### DATA FOR THIS EXERCISE
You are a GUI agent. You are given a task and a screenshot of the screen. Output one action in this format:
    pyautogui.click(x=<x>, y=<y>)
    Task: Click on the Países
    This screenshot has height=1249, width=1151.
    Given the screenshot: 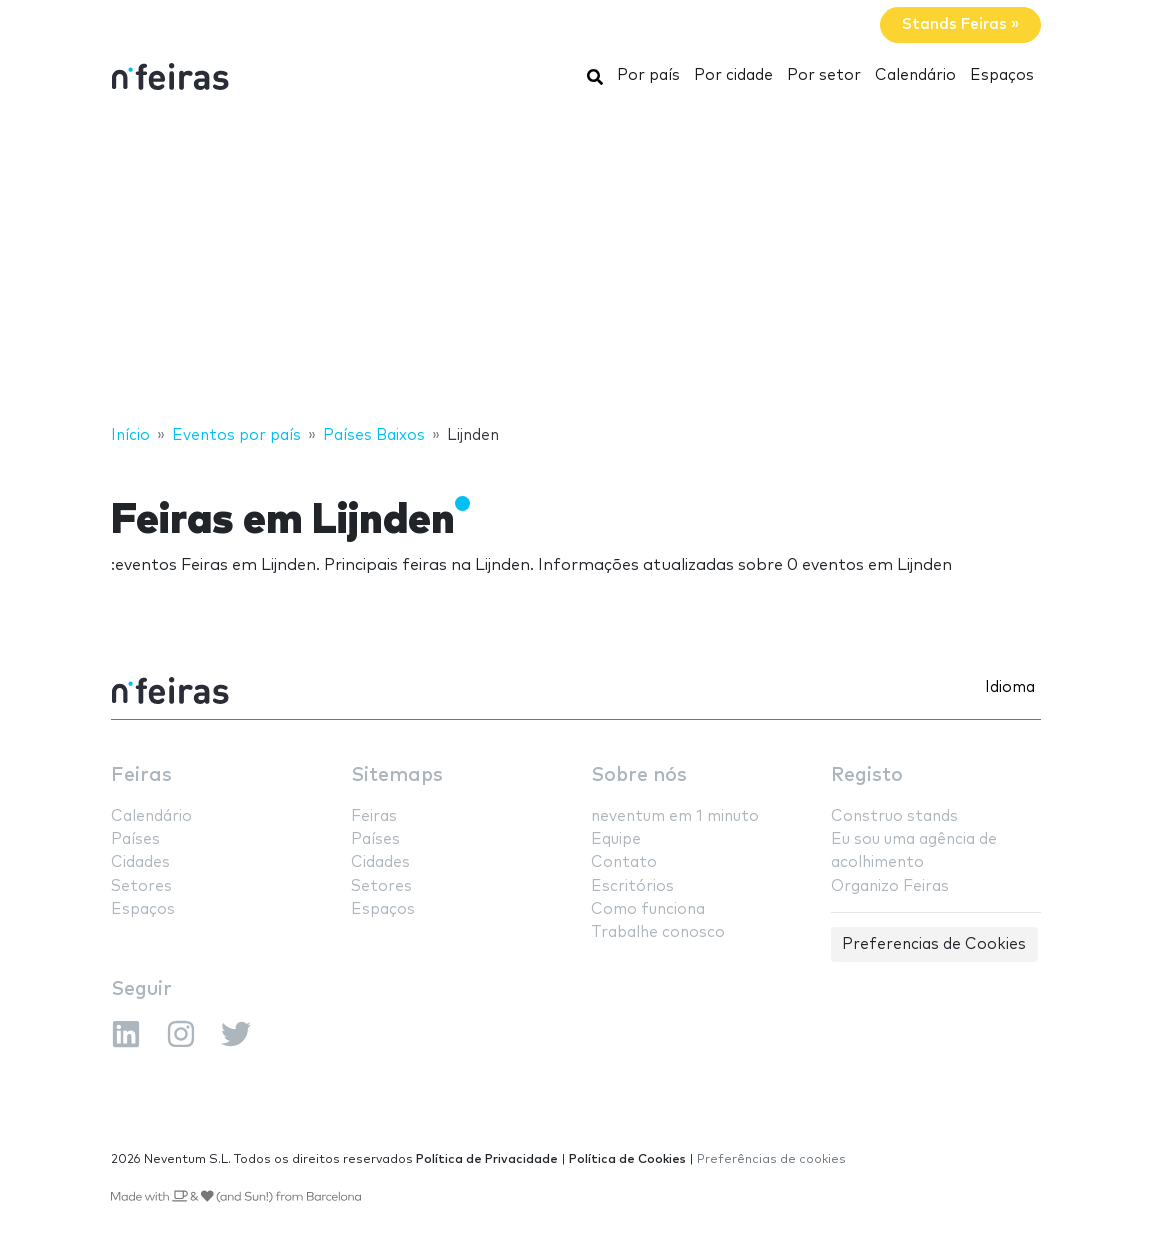 What is the action you would take?
    pyautogui.click(x=135, y=839)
######
_WORK TO COMPLETE_
Each line from the top of the data, up to and including the line that contains "This screenshot has", should be set down exactly.

_RESULT FOR THIS TASK_
You are a GUI agent. You are given a task and a screenshot of the screen. Output one action in this format:
    pyautogui.click(x=<x>, y=<y>)
    Task: Click on the Países
    This screenshot has height=1249, width=1151.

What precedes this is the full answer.